6x faster, 49% smaller, same WER on English
Plot twist: HuggingFace's Distil-Whisper is one of those rare distillations that actually keeps the quality. 6x faster, 49% smaller than Whisper Large V2, and the WER is within 1% on long-form English. Do not @ me, the paper is public.
The Setup
I dropped this into the same FFmpeg pipeline I was using AssemblyAI for. On the M4 Mac it runs at roughly 30x realtime — a 60-minute interview transcribes while I'm boiling the kettle.
pip install --upgrade transformers accelerate datasets[audio]

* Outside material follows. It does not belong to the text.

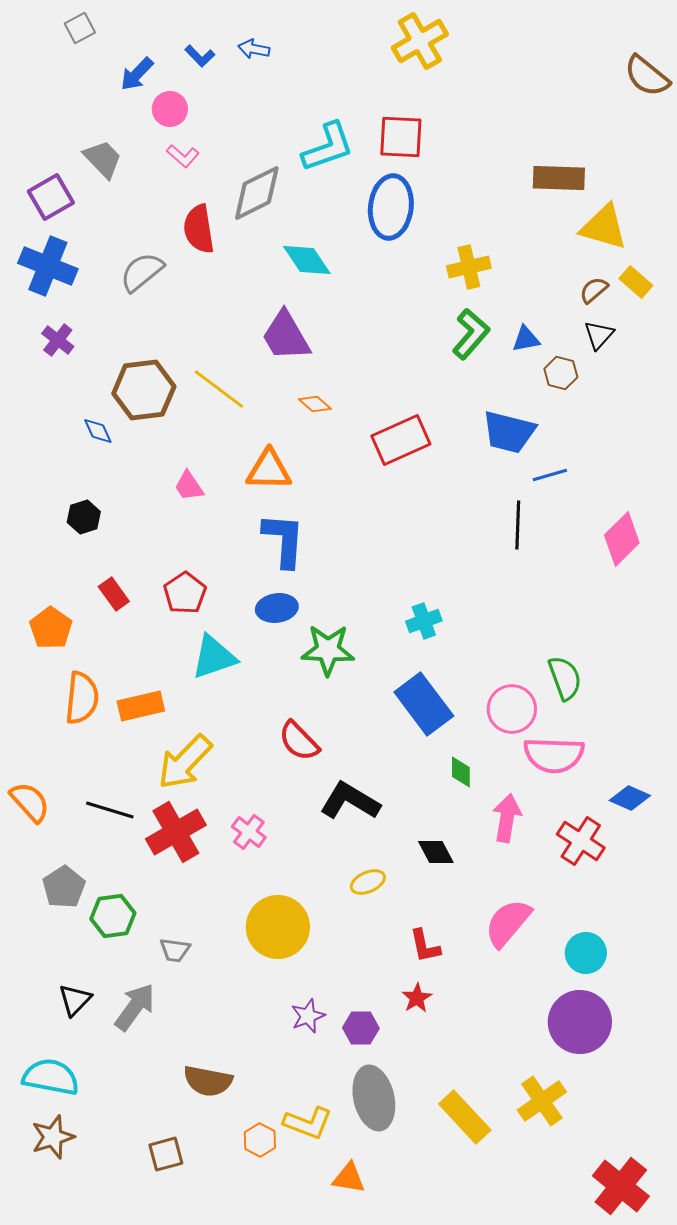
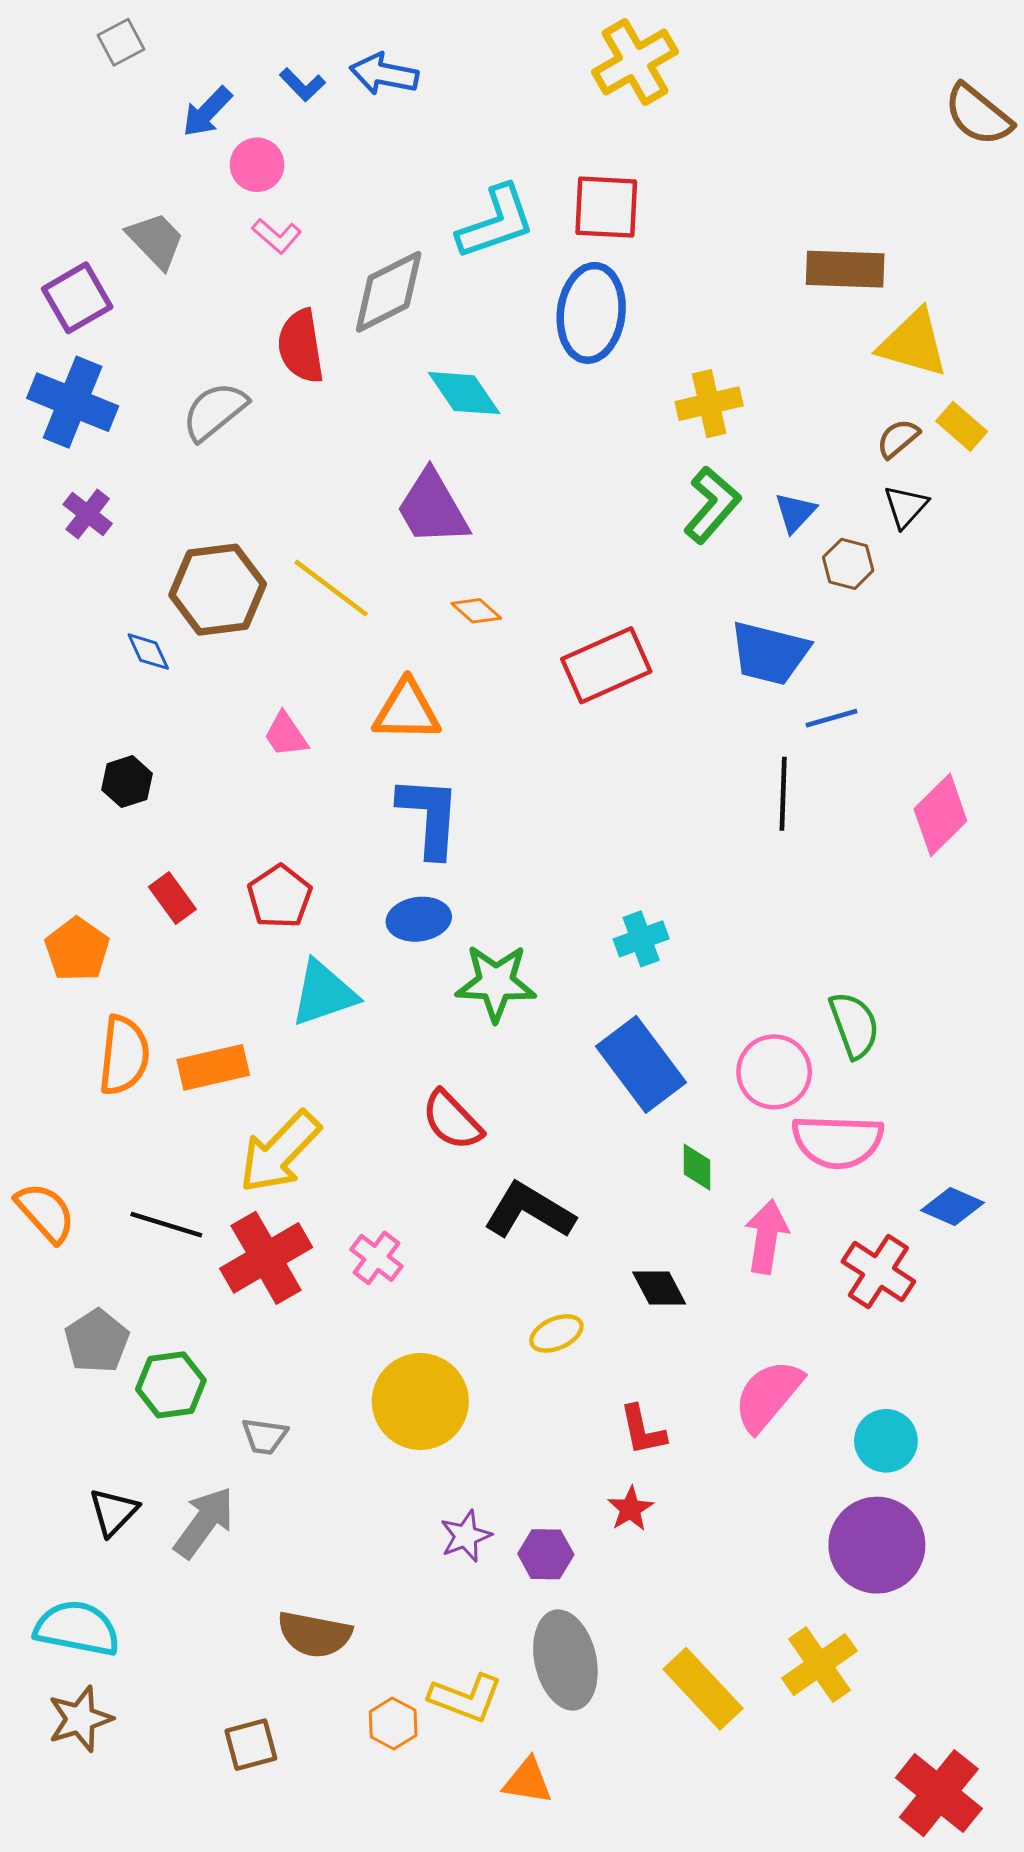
blue arrow: (254, 49) -> (384, 74), size x1.4
blue triangle: (526, 339) -> (795, 512), turned -36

# pull the weights — distil-large-v3 is the move
huggingface-cli download distil-whisper/distil-large-v3The Money Pattern
The transformers pipeline wrapper makes this stupidly easy. Stand up a Netlify function or a queue worker, point it at the chunked audio, done.
from transformers import pipeline
import torch
asr = pipeline(
"automatic-speech-recognition",
model="distil-whisper/distil-large-v3",
torch_dtype=torch.float16,
device="mps", # M4 Mac
chunk_length_s=30,
batch_size=8,
)
out = asr(
"call-recording.wav",
return_timestamps=True,
)
print(out["text"])
for chunk in out["chunks"]:
print(chunk["timestamp"], chunk["text"])The Catch
It's English-only at the distil-large-v3 quality tier. The multilingual distils exist but they're noticeably behind the full Whisper V3 on anything that isn't English. If you're transcribing Spanish or French calls, this isn't your model.
Also worth knowing: it inherits Whisper's silence-hallucination quirk. Run VAD first or you'll get "thank you for watching" sprinkled through your audio.
The Verdict
For English ASR on owned hardware, distil-large-v3 is the cheapest watts-per-minute you'll find. I've already migrated two internal Rebuild Relief tools off paid APIs and onto this. If your audio is English, your bill just got smaller.